Extract, from the listing that follows, each line containing the word "they".

────────

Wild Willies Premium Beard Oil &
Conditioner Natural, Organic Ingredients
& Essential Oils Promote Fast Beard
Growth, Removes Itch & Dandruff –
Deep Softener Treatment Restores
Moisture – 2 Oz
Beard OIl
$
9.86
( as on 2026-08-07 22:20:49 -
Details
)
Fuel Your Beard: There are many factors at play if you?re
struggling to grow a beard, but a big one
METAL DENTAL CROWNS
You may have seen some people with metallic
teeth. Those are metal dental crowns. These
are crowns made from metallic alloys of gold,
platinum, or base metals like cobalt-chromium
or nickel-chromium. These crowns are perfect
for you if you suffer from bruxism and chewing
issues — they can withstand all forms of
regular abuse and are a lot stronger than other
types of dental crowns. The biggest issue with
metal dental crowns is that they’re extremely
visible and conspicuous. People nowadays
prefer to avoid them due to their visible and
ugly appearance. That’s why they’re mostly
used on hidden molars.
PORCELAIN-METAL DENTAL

────────

Finished exercise:
issues — they can withstand all forms of
metal dental crowns is that they’re extremely
ugly appearance. That’s why they’re mostly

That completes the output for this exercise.